Distant Reading across Languages

Visuals explained

Dataset Repeteme Bibliography Team

This page describes the visuals (see Visualisations) produced by computing the datasets collected from the first and fourth chapters of Faulkner's The Sound and the Fury, also known as the Benjy and Dilsey chapters, respectively. Except for the visual of variant progression, they represent the distribution of omissions as well as idiosyncratic patterns of fluctuation that illustrate differences in translatorial response.

The project was experimental and resulted in a proof of concept in need of further research, design, development, and testing. Therefore, this website features only one visualisation (i.e. ‘Relative Omission’) with the associated JSON export as the main deliverable and presents three other visualisations which were only explored during the development’s iterations, but not refined due to the limitations of time and budget. The data and code of the exploratory visualisations should not be used as reference.

RELATIVE OMISSIONS (featured)

The bar plots are designed to represent the distribution of relative omission in each translation. These visuals are modelled on the concept and plots of relative omission produced in the PI's thesis (see p. 92-93). Relative values are calculated as a ratio of the total number of omissions made in a translation to the total of the instances that make up an original repetition string. Blank spaces along the x-axis also represent repetemes. The absence of a bar in colour means that no instance of a repeteme has been lost in a translation.

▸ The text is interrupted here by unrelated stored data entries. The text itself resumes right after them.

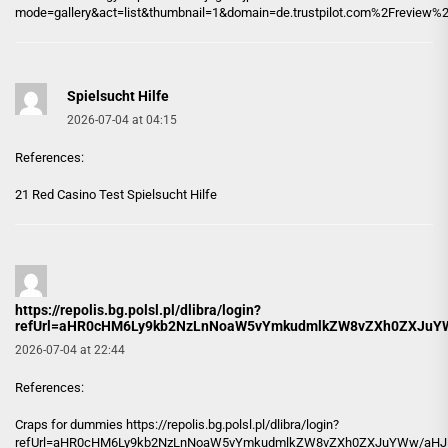
mode=gallery&act=list&thumbnail=1&domain=de.trustpilot.com%2Freview%2F
Spielsucht Hilfe
2026-07-04 at 04:15
References:
21 Red Casino Test
Spielsucht Hilfe
https://repolis.bg.polsl.pl/dlibra/login?
refUrl=aHR0cHM6Ly9kb2NzLnNoaW5vYmkudmlkZW8vZXh0ZXJuYWw
2026-07-04 at 22:44
References:
Craps for dummies
https://repolis.bg.polsl.pl/dlibra/login?
refUrl=aHR0cHM6Ly9kb2NzLnNoaW5vYmkudmlkZW8vZXh0ZXJuYWw/aHJlZ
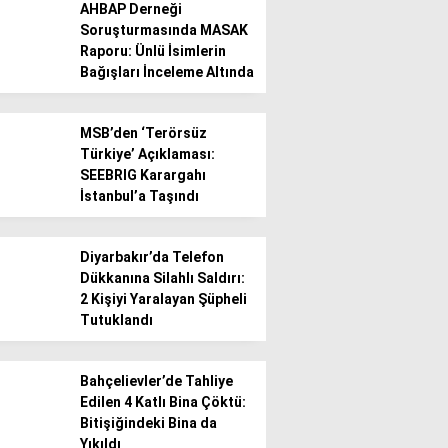
AHBAP Derneği
Soruşturmasında MASAK
Raporu: Ünlü İsimlerin
Bağışları İnceleme Altında
MSB’den ‘Terörsüz
Türkiye’ Açıklaması:
SEEBRIG Karargahı
İstanbul’a Taşındı
Diyarbakır’da Telefon
Dükkanına Silahlı Saldırı:
2 Kişiyi Yaralayan Şüpheli
Tutuklandı
Bahçelievler’de Tahliye
Edilen 4 Katlı Bina Çöktü:
Bitişiğindeki Bina da
Yıkıldı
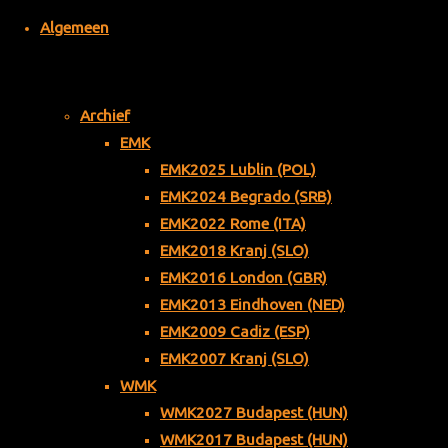
Bies
Algemeen
bosc
hzwe
mme
rs
Archief
EMK
dhr. A. Bijlenga †
EMK2025 Lublin (POL)
dhr. S.M. du
EMK2024 Begrado (SRB)
Burck †
EMK2022 Rome (ITA)
dhr. J.B. Ippel †
EMK2018 Kranj (SLO)
mw. W. Boot-de
EMK2016 London (GBR)
Heer
EMK2013 Eindhoven (NED)
Lid van
EMK2009 Cadiz (ESP)
EMK2007 Kranj (SLO)
verdienste
WMK
WMK2027 Budapest (HUN)
7.
WMK2017 Budapest (HUN)
Lede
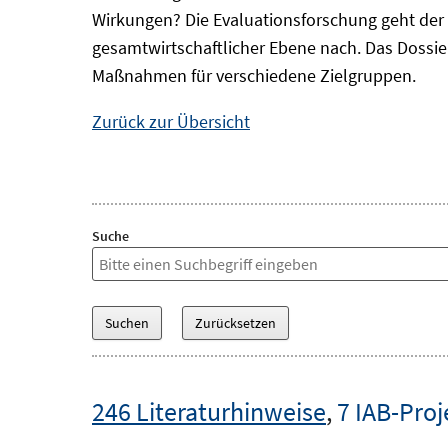
Wirkungen? Die Evaluationsforschung geht der 
gesamtwirtschaftlicher Ebene nach. Das Dossi
Maßnahmen für verschiedene Zielgruppen.
Zurück zur Übersicht
Suche
246 Literaturhinweise
,
7 IAB-Proj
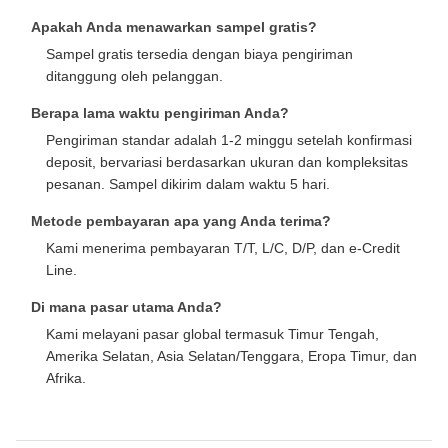
Apakah Anda menawarkan sampel gratis?
Sampel gratis tersedia dengan biaya pengiriman
ditanggung oleh pelanggan.
Berapa lama waktu pengiriman Anda?
Pengiriman standar adalah 1-2 minggu setelah konfirmasi
deposit, bervariasi berdasarkan ukuran dan kompleksitas
pesanan. Sampel dikirim dalam waktu 5 hari.
Metode pembayaran apa yang Anda terima?
Kami menerima pembayaran T/T, L/C, D/P, dan e-Credit
Line.
Di mana pasar utama Anda?
Kami melayani pasar global termasuk Timur Tengah,
Amerika Selatan, Asia Selatan/Tenggara, Eropa Timur, dan
Afrika.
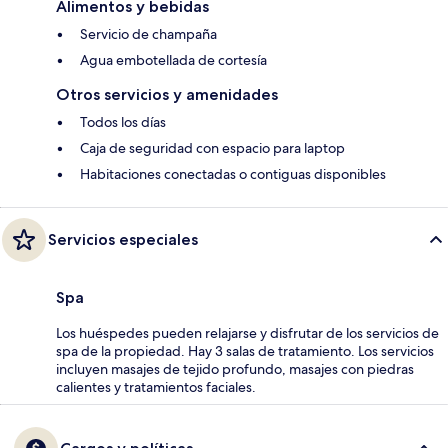
Alimentos y bebidas
Servicio de champaña
Agua embotellada de cortesía
Otros servicios y amenidades
Todos los días
Caja de seguridad con espacio para laptop
Habitaciones conectadas o contiguas disponibles
Servicios especiales
Spa
Los huéspedes pueden relajarse y disfrutar de los servicios de
spa de la propiedad. Hay 3 salas de tratamiento. Los servicios
incluyen masajes de tejido profundo, masajes con piedras
calientes y tratamientos faciales.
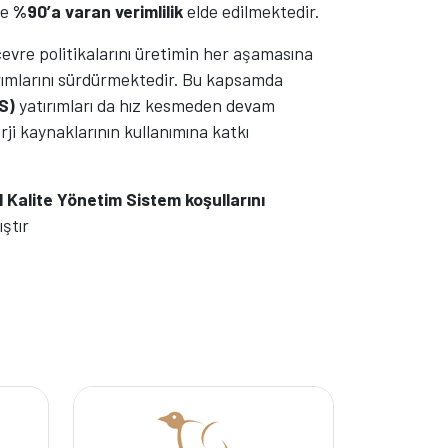
de
%90’a varan verimlilik
elde edilmektedir.
çevre politikalarını üretimin her aşamasına
rımlarını sürdürmektedir. Bu kapsamda
S)
yatırımları da hız kesmeden devam
rji kaynaklarının kullanımına katkı
 Kalite Yönetim Sistem koşullarını
ıştır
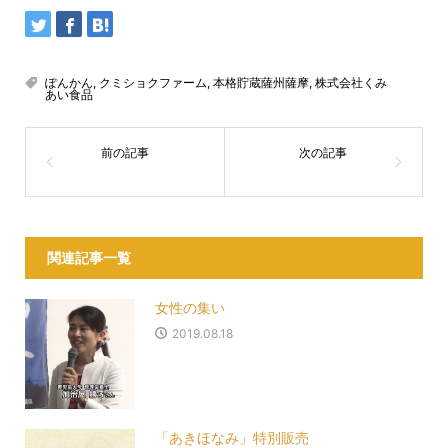
ぽんかん
,
クミショクファーム
,
本格貯蔵薩州薩摩
,
株式会社くみ
あい食品
関連記事一覧
女性の集い
2019.08.18
「あきほなみ」特別販売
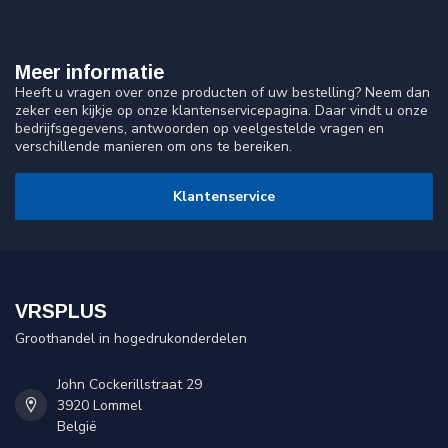
Meer informatie
Heeft u vragen over onze producten of uw bestelling? Neem dan
zeker een kijkje op onze klantenservicepagina. Daar vindt u onze
bedrijfsgegevens, antwoorden op veelgestelde vragen en
verschillende manieren om ons te bereiken.
Klantenservice
VRSPLUS
Groothandel in hogedrukonderdelen
John Cockerillstraat 29
3920 Lommel
België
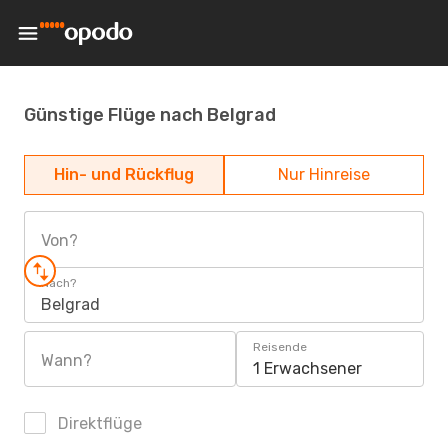
Günstige Flüge nach Belgrad
Hin- und Rückflug
Nur Hinreise
Von?
Nach?
Belgrad
Reisende
Wann?
1 Erwachsener
Direktflüge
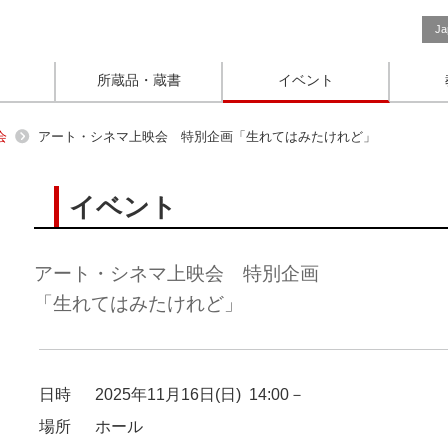
Ja
所蔵品・蔵書
イベント
会
アート・シネマ上映会 特別企画「生れてはみたけれど」
イベント
アート・シネマ上映会 特別企画
「生れてはみたけれど」
日時
2025年11月16日(日) 14:00－
場所
ホール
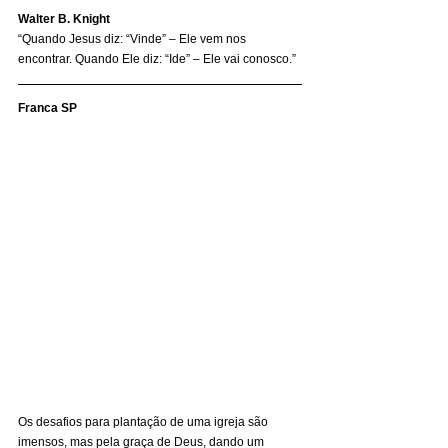
Walter B. Knight
“Quando Jesus diz: “Vinde” – Ele vem nos 
encontrar. Quando Ele diz: “Ide” – Ele vai conosco.” 
Franca SP
Os desafios para plantação de uma igreja são 
imensos, mas pela graça de Deus, dando um 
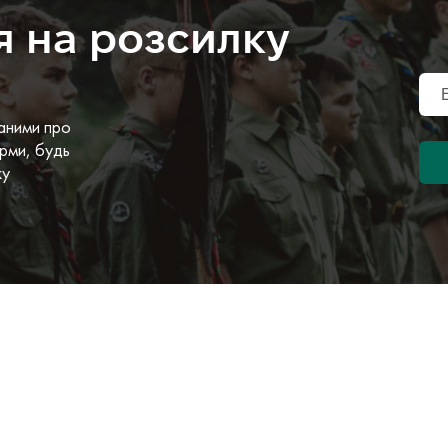
я на розсилку
аними про
рми, будь
ку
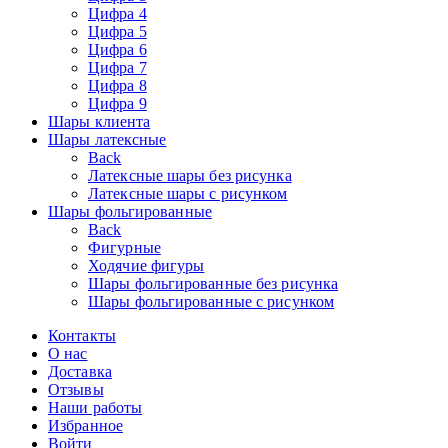
Цифра 4
Цифра 5
Цифра 6
Цифра 7
Цифра 8
Цифра 9
Шары клиента
Шары латексные
Back
Латексные шары без рисунка
Латексные шары с рисунком
Шары фольгированные
Back
Фигурные
Ходячие фигуры
Шары фольгированные без рисунка
Шары фольгированные с рисунком
Контакты
О нас
Доставка
Отзывы
Наши работы
Избранное
Войти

The frequency range of repetitions found in the original novel is plotted along the x-axis. In the database (see Tabular), those repetitions are represented by repetition strings as the physical expressions of repetemes, while the labels on the graph are only repeteme pointers. Along the frequency range on the x-axis, the repetition strings are plotted in a sequential manner from the highest to the lowest value, which is the number of repetitions per string, and from the left side to the right side in the same numerical order as they appear in the database.

The y-axis here is an accurate representation of the level of relative omissions. The graphs summarise the frequencies of omission counted in the translations of two out of four chapters of The Sound and the Fury – that is, the Benjy and the Dilsey chapters. It is possible to view the distribution of omissions by chapter by selecting the name of a narrator in Settings.

Visualisation settings

Fig. 1 Available visualisation settings.

The graphs of relative omission reveal a very different pattern of dynamism in response to repetition that is not obvious in the visualisation of the raw counts of omission (see Absolute omissions). The distribution of omission by relative values allows us to explore the underlying patterns of intensity with which translators omit repetitions along the frequency range as well as the amplitude of where omissions appear to be most intense. The findings also counter the mainstream belief about repetition in translation that the higher the frequency, the more likely it is that translators will lose it. The frequency of repetition input that comes from reading the original text is likely to correlate negatively with the intensity of repetition loss in translation. That is, the less frequent the repetition, the more intense is its loss in translation. And the higher the frequency of a repeteme, the less likely it is to be lost completely in translation. This strongly suggests that frequencies need to be analysed along with other parameters of how repetitions are used in literature, such as distance among repetition instances, and their semantic content.

Relative omissions

Fig. 2 Relative omissions visualisation displaying overview of word repetitions omitted by Lithuanian (2003), Polish (1971) and Russian (1973) translators per each English repeteme.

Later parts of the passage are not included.